I initially wrongly assumed that GM Kramnik's metric concerned moves made with 10 seconds and more, but in fact it deals with moves played with 10 seconds and left. This looks strange.
It also means that a cheater who makes every more in 2-5 seconds, plays as a strong GM and then starts playing quickly, dropping pieces left and right, would end up at the opposite end of GM Kramnik's table, at its very bottom rather than at the top!
Given that there are quite some such players in online chess, I think that this metric is pretty bad at determining cheaters.
It is actually even worse. Imagine a hypothetical situation that you invite 9 such cheaters and 1 honest player (with an average time consumption) for a 3+1 blitz event. The only honest player will be placed first (= most suspect) according to GM Kramnik's metric, way ahead of the others who drop pieces left and right with a few seconds left.

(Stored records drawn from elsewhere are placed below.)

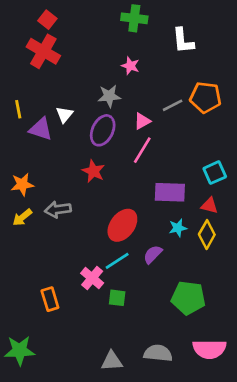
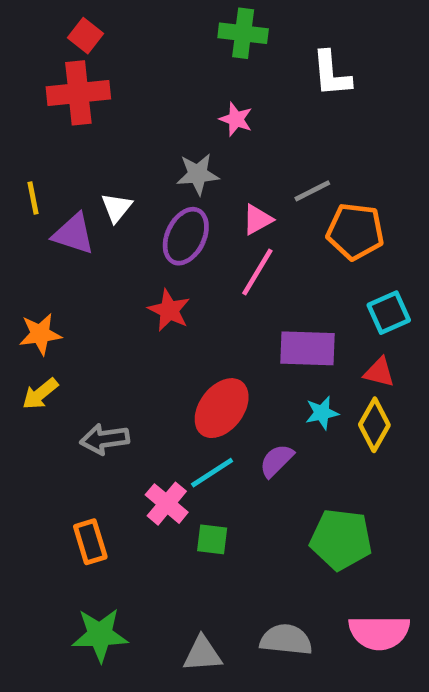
red cross: (43, 51) -> (78, 93), turned -36
orange pentagon: (205, 97) -> (355, 231), moved
gray arrow: (58, 209) -> (105, 439), moved
green star: (20, 351) -> (100, 635), moved

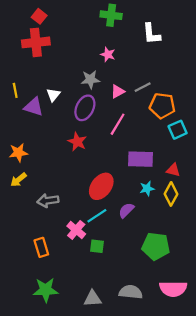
pink triangle: (257, 219) -> (118, 92), moved
cyan square: (389, 313) -> (178, 130), moved

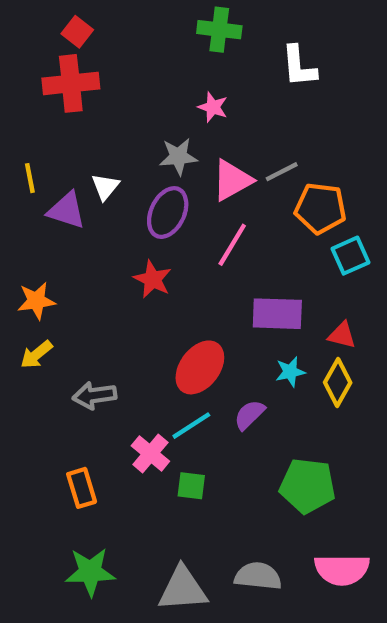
pink triangle: (118, 92) -> (232, 180), size x1.5
gray triangle: (93, 299) -> (183, 589), size x1.4

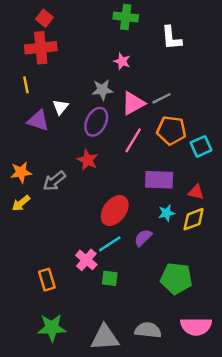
yellow line: (30, 178) -> (26, 85), moved
orange pentagon: (320, 208) -> (171, 130), moved
yellow diamond: (338, 382) -> (194, 219), turned 40
gray arrow: (94, 395) -> (54, 181), moved, turned -30

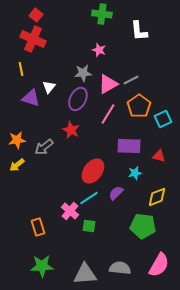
red cross: (41, 48) -> (33, 39), turned 30
orange pentagon: (171, 130) -> (139, 106), turned 30
yellow diamond: (194, 219) -> (157, 197), moved
pink semicircle: (196, 326) -> (159, 265), turned -60

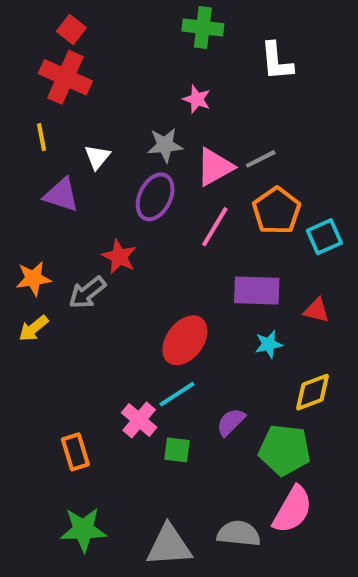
white triangle: (49, 87) -> (97, 157), moved
red star: (71, 130) -> (119, 257), moved
purple semicircle: (116, 193) -> (231, 422), moved
pink semicircle: (159, 265) -> (293, 510), moved

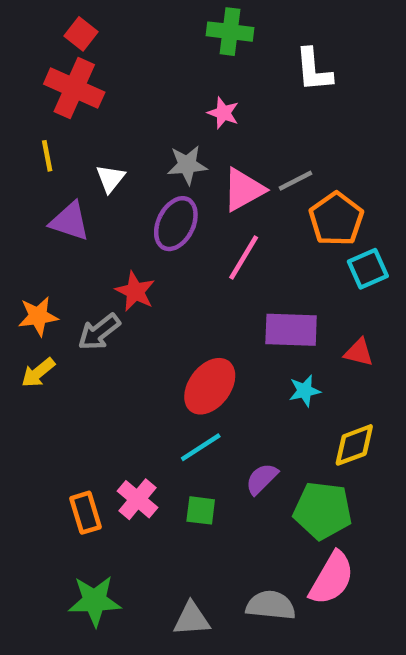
orange pentagon: (277, 211) -> (336, 219), moved
pink cross: (139, 420) -> (137, 499), moved
gray triangle: (169, 546) -> (192, 619), size x0.7

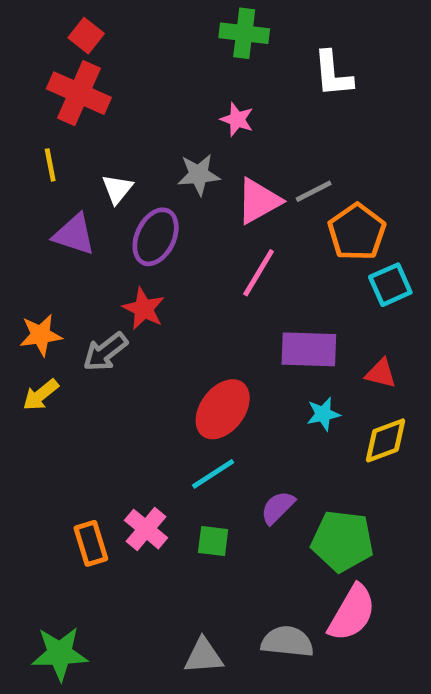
purple ellipse: (176, 224) -> (156, 237), moved
yellow diamond: (354, 445) -> (386, 440), moved
green star: (95, 601) -> (60, 654), moved

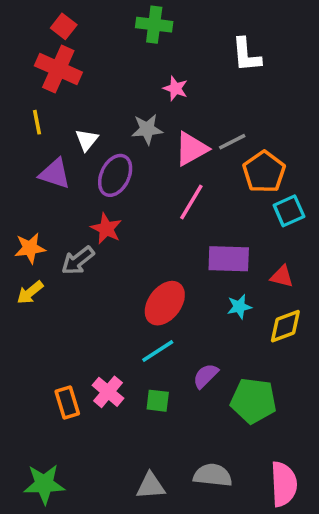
green cross: (244, 33) -> (154, 25), moved
pink semicircle: (352, 613) -> (284, 484), moved, turned -33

@Sahyadrirai Well, notice that it is exactly the other way around because Chess-bot takes advantage of the few milliseconds that you spend thinking to find the refutation of your move... needless to say if it takes you 4 or 7 seconds. When the Lichess and Chess.com pages learn to detect this type of software during a game on remote computers, they will take the first step to end this pandemic. Well, the cheater and the software design (Chess-bot) manage to evade the ban.
The cheater, for his part, plays the game and when he begins to feel the opposite advantage he releases the beast and of course the arepa turns upside down... It also happens that they release the beast and then they make blunders on purpose, to disguise the trap. There are countless patterns that give you an indication of this, for example:
1- You play in a 1 minute bullet and in the opening you manage to get 9 or 12 seconds doing pure pre move (note something in the opening is where we humans can play faster, because many times it is known territory, for that is the pre move and the gain in seconds) and yet you lose due to time because the pace of the game is much faster in the middle game than is when humans think the most because critical positions are given.
2- Another pattern is that a high percentage of these players' games do not reach the end, because it is much easier for a machine to find mate in the opening or middle game. even in demonic and chaotic positions.
3- They usually waste the mate on 1 once or twice so that the analysis can show them the impression or the error.
4- The green button next to the nickname name usually flashes, this already raises suspicions, especially at the beginning of the game just before the first move.
And many other patterns that over the years I have seen and tried to overcome, I no longer argue, I no longer accuse, I no longer fear 2700, I fear more 1500 or 1100, since in that range many strange things are seen. ...Surely someone will say they are ghosts and science fiction, but eliminate the [redacted] and you will see how geniuses are not so geniuses anymore.
@mkubecek If that is the purpose, there will always be ambiguities and everyone will want to interpret it according to their understanding. Therefore, we must study so that this understanding reaches its excellence.